VANESSA GONZALEZ: It's really exciting to see how much he enjoys learning about different
things and it's contagious as well. SANTIAGO GONZALEZ: [To teacher] So there are
variations of MIPs? TEACHER: Yes, there are.
SANTIAGO GONZALEZ: Oh, I see. Thank you. Have a nice weekend.
YAGO GONZALEZ: If I had that drive when I was in college, that would have been fabulous.
I'm learning so much from my child now. That's pretty wonderful.
YONG BAKOS: Life for Santiago may be somewhat of a marathon that he's already running through
and I hope that he keeps the pace. SANTIAGO GONZALEZ: After I finish my masters,
I'm thinking about getting a PhD in computer science at Stanford and my ultimate goal is
to work at Apple. YAGO GONZALEZ: It's the golden age of computers.
He lives in the right time I think. He's a renaissance man.
SANTIAGO GONZALEZ: An artist paints a painting and when he finishes he says, oh wow that's
a very nice painting I like how it turned out. And it's the same thing with programming.
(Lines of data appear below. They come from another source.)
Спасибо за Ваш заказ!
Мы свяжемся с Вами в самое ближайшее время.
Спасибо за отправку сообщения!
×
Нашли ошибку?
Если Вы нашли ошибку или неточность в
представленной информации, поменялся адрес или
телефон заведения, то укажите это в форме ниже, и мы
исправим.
Going from just a bunch of lines of code to a finished product that people can enjoy all
over the world. It feels really nice.
One of my favorite apps I've developed is a slide puzzle. You can play individually
and sure that's fun, but then you can challenge your friends to see who completes the puzzle
the fastest and it even has built in voice chat so you can talk with someone who's playing
the puzzle with you even if they're on the other side of the world.